Another thing Boston has me thinking about is what it means to me to be a runner. I was actually in Boston the day before the marathon, exactly where the first bomb went off. I can't even begin to explain the extraordinary sense of excitement and togetherness in the air on Sunday. To me, that sense of community is one of the most gratifying things about being a runner. It doesn't matter how fast you are; If you run, you're a runner. There is an immense amount of support and kindness within the running community. I think that was expressed very clearly last Monday, and I have experienced it endlessly when I wave to another smiling runner out on the streets, wander through a race expo, or share the exhilarating struggle of a race.

While running the past few days, I've let my mind wander through the happenings in Boston multiple times. It's allowed me to come to terms with what's happened and has made me truly proud to feel a part of the family of runners that's stayed so strong since last Monday.

Sunday, March 24, 2013

Lemon Yogurt Cake and Great News

While in San Francisco over spring break, I made this amazing lemon cake for dessert one night with my grandparents and cousins. It was finished immediately, which disappointed my leftover-loving grandpa, but I guess it's a good sign when the plate is licked clean!

I wish I had gotten a picture of the cut cake, since texture was so perfect, but it was gone before I got the chance! The cake was perfectly fluffy, but moist, and not too sweet thanks to the tangy lemon. I served it with strawberries and blackberries soaked in a little sugar and lemon zest. Amazing.

Lemon Yogurt Cake
1 1/2 cups all purpose flour
1/2 teaspoon baking powder
1/4 teaspoon baking soda
1/4 teaspoon salt
3/4 cup sugar
zest of 2 lemons
1/4 cup butter, softened
1 egg
1 teaspoon vanilla extract
1/4 cup plain nonfat yogurt
3/4 cup skim milk

1/2 cup powdered sugar
2 tablespoons lemon juice (more or less as needed to reach desired consistency)
lemon zest, for garnish

1. Heat the oven to 350 degrees F. Spray a loaf pan with cooking spray.
2. In a medium bowl, mix the flour, baking powder, baking soda, and salt; set aside.
3. In a large bowl, beat the sugar, lemon zest, and butter with an electric mixer on medium speed until fluffy. Beat in the egg and vanilla.
4. Add in half of the flour mixture, then beat on low speed to combine. Add the yogurt and milk, beat to combine, then finally beat in the remaining flour mixture.
5. Spread the batter into the prepared pan and bake for about 50 minutes, until a toothpick inserted in the center of the cake comes out clean.
6. Meanwhile, whisk together the powdered sugar and lemon juice to form the glaze.
7. Allow the cake to cool in the pan for about 10 minutes on a wire rack, then remove the cake from the pan and allow it to cool completely before drizzling/spreading on the glaze and garnishing with lemon zest.

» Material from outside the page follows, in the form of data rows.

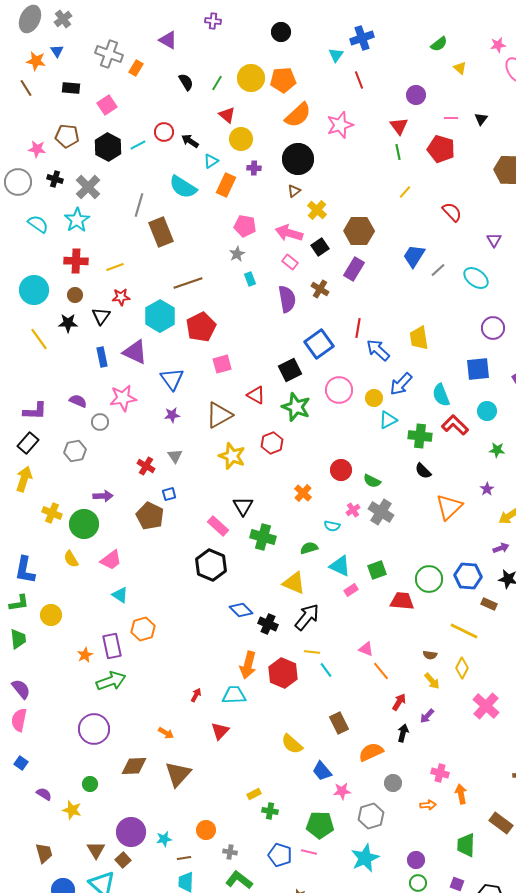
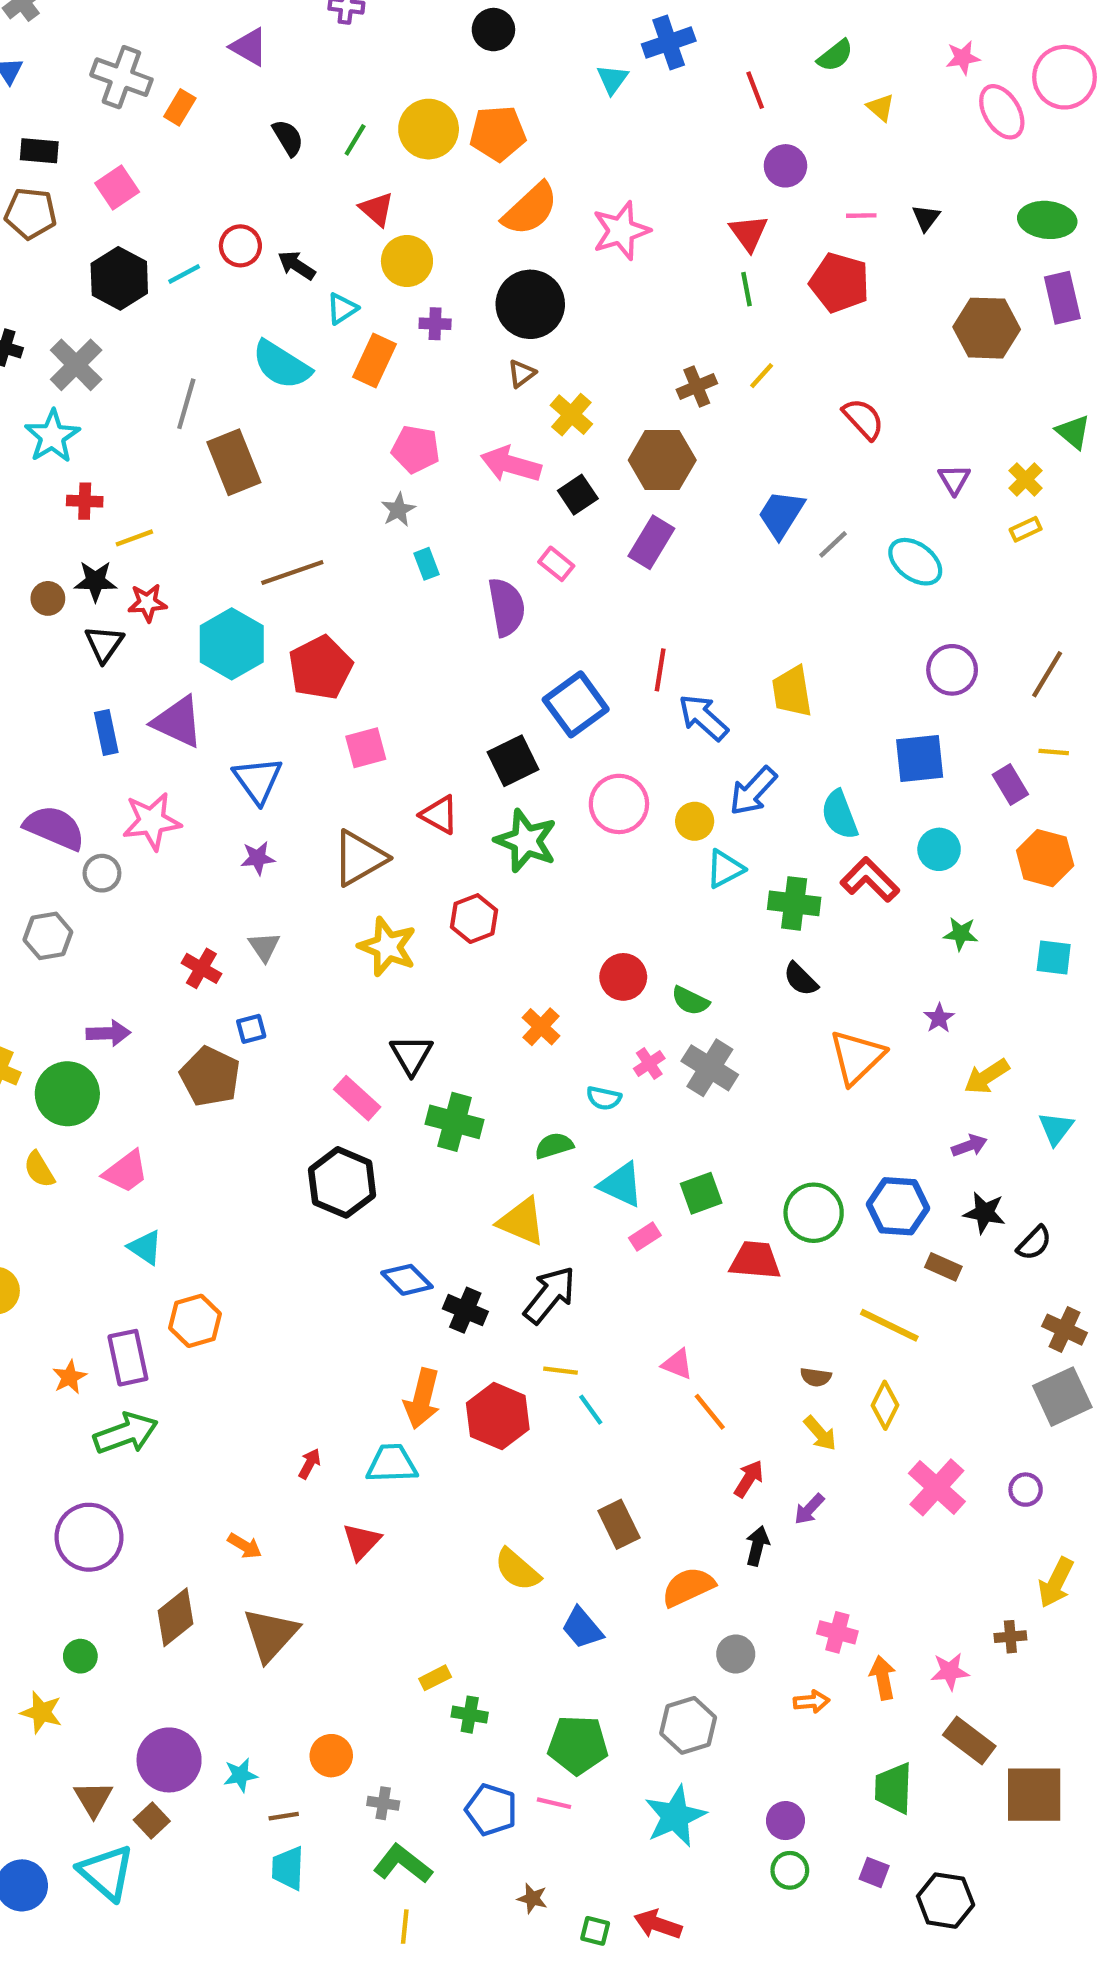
red line: (359, 80) -> (755, 90), moved
brown pentagon: (67, 136) -> (31, 213), moved
red cross: (76, 261) -> (85, 501), moved, size x0.7
pink rectangle: (290, 262) -> (556, 564), moved
brown cross: (320, 289) -> (697, 386), moved, turned 36
black star: (68, 323) -> (95, 581), moved
purple semicircle: (78, 401) -> (54, 828), size x1.6
brown diamond: (134, 766) -> (176, 1617), turned -36
pink star: (342, 791) -> (950, 1671), moved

Now, onto great news! Last weekend, I finished my first full marathon! It was truly an amazing experience and I couldn't be more proud. I finished ahead of my 5 hour goal at 4 hours, 55 minutes, and 11 seconds. I never really "hit the wall," surprisingly, but I'm not complaining. I cruised through the first 23 miles with a comfortable pace, alternating running 4 miles and walking 1 so I didn't burn out. Then, I somehow gathered the strength to really just crank out the last 3 miles and was nearly sprinting to the finish line. Maybe that means I could have gone faster in the beginning, but I was much happier having some energy at the end than I would have been if I used up all of my energy in the beginning.After completing a feat like that, anything really seems possible (except for running right now, since some sort of foot injury followed the race)! 

And to follow that story...I have an internship for this summer! I'll be working at Global Gourmet Catering in San Francisco. It seems like a great company and they work completely with local, sustainable foods to cater events from 20 people to 20,000 people, so I'll be getting a great variety of experiences!